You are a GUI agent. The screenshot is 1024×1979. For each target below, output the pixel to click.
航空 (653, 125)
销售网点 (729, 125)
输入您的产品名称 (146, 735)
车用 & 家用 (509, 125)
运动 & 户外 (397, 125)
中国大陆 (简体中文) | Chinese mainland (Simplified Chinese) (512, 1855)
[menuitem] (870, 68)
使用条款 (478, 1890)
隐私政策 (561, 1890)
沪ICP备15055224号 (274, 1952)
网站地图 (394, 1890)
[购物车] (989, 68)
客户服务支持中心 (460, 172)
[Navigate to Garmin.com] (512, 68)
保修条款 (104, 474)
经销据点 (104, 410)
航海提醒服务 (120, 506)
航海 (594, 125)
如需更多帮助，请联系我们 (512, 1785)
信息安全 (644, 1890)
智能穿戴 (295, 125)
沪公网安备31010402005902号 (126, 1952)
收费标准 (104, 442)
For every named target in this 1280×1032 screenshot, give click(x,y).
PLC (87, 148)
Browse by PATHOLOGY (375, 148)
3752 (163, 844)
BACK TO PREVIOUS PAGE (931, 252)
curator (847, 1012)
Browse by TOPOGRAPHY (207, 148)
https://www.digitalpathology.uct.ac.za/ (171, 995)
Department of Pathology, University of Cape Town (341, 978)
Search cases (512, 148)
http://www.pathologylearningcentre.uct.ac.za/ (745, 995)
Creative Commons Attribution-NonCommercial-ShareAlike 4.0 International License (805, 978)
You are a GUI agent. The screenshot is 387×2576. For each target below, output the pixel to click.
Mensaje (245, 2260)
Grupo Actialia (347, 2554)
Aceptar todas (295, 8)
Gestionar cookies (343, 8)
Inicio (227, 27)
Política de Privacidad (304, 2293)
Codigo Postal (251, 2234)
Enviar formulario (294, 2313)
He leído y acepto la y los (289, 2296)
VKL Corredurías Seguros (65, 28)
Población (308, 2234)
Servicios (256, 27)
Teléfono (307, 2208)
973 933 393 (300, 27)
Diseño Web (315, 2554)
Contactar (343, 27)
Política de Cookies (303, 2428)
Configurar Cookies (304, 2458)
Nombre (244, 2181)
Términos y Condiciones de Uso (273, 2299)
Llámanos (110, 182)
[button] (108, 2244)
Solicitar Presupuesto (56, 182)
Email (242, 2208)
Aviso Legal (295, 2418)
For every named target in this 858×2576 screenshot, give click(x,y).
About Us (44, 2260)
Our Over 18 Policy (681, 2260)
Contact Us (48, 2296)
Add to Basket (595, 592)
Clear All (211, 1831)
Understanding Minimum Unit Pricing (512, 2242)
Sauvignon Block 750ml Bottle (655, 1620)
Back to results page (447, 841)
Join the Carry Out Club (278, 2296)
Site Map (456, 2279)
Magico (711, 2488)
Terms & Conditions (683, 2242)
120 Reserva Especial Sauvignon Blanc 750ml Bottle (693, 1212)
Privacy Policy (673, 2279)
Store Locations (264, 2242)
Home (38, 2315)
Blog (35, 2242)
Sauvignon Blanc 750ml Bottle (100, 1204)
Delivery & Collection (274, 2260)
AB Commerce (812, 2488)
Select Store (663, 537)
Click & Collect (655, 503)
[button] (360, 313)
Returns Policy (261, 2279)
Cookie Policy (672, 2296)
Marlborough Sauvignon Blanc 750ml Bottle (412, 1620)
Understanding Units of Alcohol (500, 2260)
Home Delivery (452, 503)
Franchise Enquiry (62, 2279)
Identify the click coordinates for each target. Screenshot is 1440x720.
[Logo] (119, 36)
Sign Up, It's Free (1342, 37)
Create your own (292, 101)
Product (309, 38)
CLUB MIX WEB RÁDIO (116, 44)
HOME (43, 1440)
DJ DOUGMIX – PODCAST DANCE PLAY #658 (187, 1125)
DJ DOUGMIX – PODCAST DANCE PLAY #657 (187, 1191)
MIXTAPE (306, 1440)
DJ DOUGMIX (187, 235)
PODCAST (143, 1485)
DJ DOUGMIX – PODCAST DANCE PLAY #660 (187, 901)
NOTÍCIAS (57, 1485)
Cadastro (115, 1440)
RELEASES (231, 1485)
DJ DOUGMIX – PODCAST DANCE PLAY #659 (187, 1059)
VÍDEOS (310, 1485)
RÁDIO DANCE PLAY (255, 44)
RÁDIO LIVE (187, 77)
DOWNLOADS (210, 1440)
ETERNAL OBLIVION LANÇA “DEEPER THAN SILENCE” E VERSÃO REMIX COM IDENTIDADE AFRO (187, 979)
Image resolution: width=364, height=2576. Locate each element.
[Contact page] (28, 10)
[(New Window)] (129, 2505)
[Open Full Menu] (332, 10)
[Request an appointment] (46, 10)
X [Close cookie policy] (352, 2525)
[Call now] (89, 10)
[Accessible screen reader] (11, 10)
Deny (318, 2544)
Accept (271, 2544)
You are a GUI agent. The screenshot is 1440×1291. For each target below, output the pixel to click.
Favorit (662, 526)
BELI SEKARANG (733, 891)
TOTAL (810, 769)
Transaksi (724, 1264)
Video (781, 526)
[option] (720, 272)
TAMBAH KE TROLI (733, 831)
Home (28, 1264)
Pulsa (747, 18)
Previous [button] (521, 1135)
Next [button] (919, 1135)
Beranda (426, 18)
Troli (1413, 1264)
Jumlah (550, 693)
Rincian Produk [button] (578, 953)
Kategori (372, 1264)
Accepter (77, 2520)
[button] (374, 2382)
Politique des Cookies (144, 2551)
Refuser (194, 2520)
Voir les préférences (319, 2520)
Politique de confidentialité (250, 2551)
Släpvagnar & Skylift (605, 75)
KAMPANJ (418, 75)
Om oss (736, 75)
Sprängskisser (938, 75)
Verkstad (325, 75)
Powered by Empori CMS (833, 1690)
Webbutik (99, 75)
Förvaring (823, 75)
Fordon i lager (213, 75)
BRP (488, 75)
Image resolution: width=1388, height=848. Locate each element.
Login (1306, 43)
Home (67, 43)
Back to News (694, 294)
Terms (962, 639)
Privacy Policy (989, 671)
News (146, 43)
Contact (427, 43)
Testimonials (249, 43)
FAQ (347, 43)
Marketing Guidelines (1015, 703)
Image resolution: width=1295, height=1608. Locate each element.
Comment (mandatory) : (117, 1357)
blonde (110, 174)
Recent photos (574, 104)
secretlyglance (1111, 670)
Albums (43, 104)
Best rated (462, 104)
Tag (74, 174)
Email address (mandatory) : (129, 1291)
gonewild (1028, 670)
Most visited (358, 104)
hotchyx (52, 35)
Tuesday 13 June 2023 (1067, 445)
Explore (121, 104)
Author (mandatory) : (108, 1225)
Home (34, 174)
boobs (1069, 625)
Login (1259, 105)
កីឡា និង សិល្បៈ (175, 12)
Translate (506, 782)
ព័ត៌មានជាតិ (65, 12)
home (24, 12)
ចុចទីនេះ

-*-

--- Problem requirements ---
Give a word-for-word copy of the records.

--- Result for this task ---
You are a GUI agent. The screenshot is 1024×1979. For each target below, output the pixel to click.
航空 (653, 125)
销售网点 (729, 125)
输入您的产品名称 (146, 735)
车用 & 家用 (509, 125)
运动 & 户外 (397, 125)
中国大陆 (简体中文) | Chinese mainland (Simplified Chinese) (512, 1855)
[menuitem] (870, 68)
使用条款 (478, 1890)
隐私政策 (561, 1890)
沪ICP备15055224号 (274, 1952)
网站地图 (394, 1890)
[购物车] (989, 68)
客户服务支持中心 (460, 172)
[Navigate to Garmin.com] (512, 68)
保修条款 (104, 474)
经销据点 (104, 410)
航海提醒服务 (120, 506)
航海 (594, 125)
如需更多帮助，请联系我们 (512, 1785)
信息安全 (644, 1890)
智能穿戴 (295, 125)
沪公网安备31010402005902号 (126, 1952)
收费标准 (104, 442)
For every named target in this 1280×1032 screenshot, give click(x,y).
PLC (87, 148)
Browse by PATHOLOGY (375, 148)
3752 (163, 844)
BACK TO PREVIOUS PAGE (931, 252)
curator (847, 1012)
Browse by TOPOGRAPHY (207, 148)
https://www.digitalpathology.uct.ac.za/ (171, 995)
Department of Pathology, University of Cape Town (341, 978)
Search cases (512, 148)
http://www.pathologylearningcentre.uct.ac.za/ (745, 995)
Creative Commons Attribution-NonCommercial-ShareAlike 4.0 International License (805, 978)
You are a GUI agent. The screenshot is 387×2576. For each target below, output the pixel to click.
Mensaje (245, 2260)
Grupo Actialia (347, 2554)
Aceptar todas (295, 8)
Gestionar cookies (343, 8)
Inicio (227, 27)
Política de Privacidad (304, 2293)
Codigo Postal (251, 2234)
Enviar formulario (294, 2313)
He leído y acepto la y los (289, 2296)
VKL Corredurías Seguros (65, 28)
Población (308, 2234)
Servicios (256, 27)
Teléfono (307, 2208)
973 933 393 (300, 27)
Diseño Web (315, 2554)
Contactar (343, 27)
Política de Cookies (303, 2428)
Configurar Cookies (304, 2458)
Nombre (244, 2181)
Términos y Condiciones de Uso (273, 2299)
Llámanos (110, 182)
[button] (108, 2244)
Solicitar Presupuesto (56, 182)
Email (242, 2208)
Aviso Legal (295, 2418)
For every named target in this 858×2576 screenshot, give click(x,y).
About Us (44, 2260)
Our Over 18 Policy (681, 2260)
Contact Us (48, 2296)
Add to Basket (595, 592)
Clear All (211, 1831)
Understanding Minimum Unit Pricing (512, 2242)
Sauvignon Block 750ml Bottle (655, 1620)
Back to results page (447, 841)
Join the Carry Out Club (278, 2296)
Site Map (456, 2279)
Magico (711, 2488)
Terms & Conditions (683, 2242)
120 Reserva Especial Sauvignon Blanc 750ml Bottle (693, 1212)
Privacy Policy (673, 2279)
Store Locations (264, 2242)
Home (38, 2315)
Blog (35, 2242)
Sauvignon Blanc 750ml Bottle (100, 1204)
Delivery & Collection (274, 2260)
AB Commerce (812, 2488)
Select Store (663, 537)
Click & Collect (655, 503)
[button] (360, 313)
Returns Policy (261, 2279)
Cookie Policy (672, 2296)
Marlborough Sauvignon Blanc 750ml Bottle (412, 1620)
Understanding Units of Alcohol (500, 2260)
Home Delivery (452, 503)
Franchise Enquiry (62, 2279)
Identify the click coordinates for each target. Screenshot is 1440x720.
[Logo] (119, 36)
Sign Up, It's Free (1342, 37)
Create your own (292, 101)
Product (309, 38)
CLUB MIX WEB RÁDIO (116, 44)
HOME (43, 1440)
DJ DOUGMIX – PODCAST DANCE PLAY #658 (187, 1125)
DJ DOUGMIX – PODCAST DANCE PLAY #657 (187, 1191)
MIXTAPE (306, 1440)
DJ DOUGMIX (187, 235)
PODCAST (143, 1485)
DJ DOUGMIX – PODCAST DANCE PLAY #660 (187, 901)
NOTÍCIAS (57, 1485)
Cadastro (115, 1440)
RELEASES (231, 1485)
DJ DOUGMIX – PODCAST DANCE PLAY #659 (187, 1059)
VÍDEOS (310, 1485)
RÁDIO DANCE PLAY (255, 44)
RÁDIO LIVE (187, 77)
DOWNLOADS (210, 1440)
ETERNAL OBLIVION LANÇA “DEEPER THAN SILENCE” E VERSÃO REMIX COM IDENTIDADE AFRO (187, 979)
Image resolution: width=364, height=2576. Locate each element.
[Contact page] (28, 10)
[(New Window)] (129, 2505)
[Open Full Menu] (332, 10)
[Request an appointment] (46, 10)
X [Close cookie policy] (352, 2525)
[Call now] (89, 10)
[Accessible screen reader] (11, 10)
Deny (318, 2544)
Accept (271, 2544)
You are a GUI agent. The screenshot is 1440×1291. For each target below, output the pixel to click.
Favorit (662, 526)
BELI SEKARANG (733, 891)
TOTAL (810, 769)
Transaksi (724, 1264)
Video (781, 526)
[option] (720, 272)
TAMBAH KE TROLI (733, 831)
Home (28, 1264)
Pulsa (747, 18)
Previous [button] (521, 1135)
Next [button] (919, 1135)
Beranda (426, 18)
Troli (1413, 1264)
Jumlah (550, 693)
Rincian Produk [button] (578, 953)
Kategori (372, 1264)
Accepter (77, 2520)
[button] (374, 2382)
Politique des Cookies (144, 2551)
Refuser (194, 2520)
Voir les préférences (319, 2520)
Politique de confidentialité (250, 2551)
Släpvagnar & Skylift (605, 75)
KAMPANJ (418, 75)
Om oss (736, 75)
Sprängskisser (938, 75)
Verkstad (325, 75)
Powered by Empori CMS (833, 1690)
Webbutik (99, 75)
Förvaring (823, 75)
Fordon i lager (213, 75)
BRP (488, 75)
Image resolution: width=1388, height=848. Locate each element.
Login (1306, 43)
Home (67, 43)
Back to News (694, 294)
Terms (962, 639)
Privacy Policy (989, 671)
News (146, 43)
Contact (427, 43)
Testimonials (249, 43)
FAQ (347, 43)
Marketing Guidelines (1015, 703)
Image resolution: width=1295, height=1608. Locate each element.
Comment (mandatory) : (117, 1357)
blonde (110, 174)
Recent photos (574, 104)
secretlyglance (1111, 670)
Albums (43, 104)
Best rated (462, 104)
Tag (74, 174)
Email address (mandatory) : (129, 1291)
gonewild (1028, 670)
Most visited (358, 104)
hotchyx (52, 35)
Tuesday 13 June 2023 (1067, 445)
Explore (121, 104)
Author (mandatory) : (108, 1225)
Home (34, 174)
boobs (1069, 625)
Login (1259, 105)
កីឡា និង សិល្បៈ (175, 12)
Translate (506, 782)
ព័ត៌មានជាតិ (65, 12)
home (24, 12)
ចុចទីនេះ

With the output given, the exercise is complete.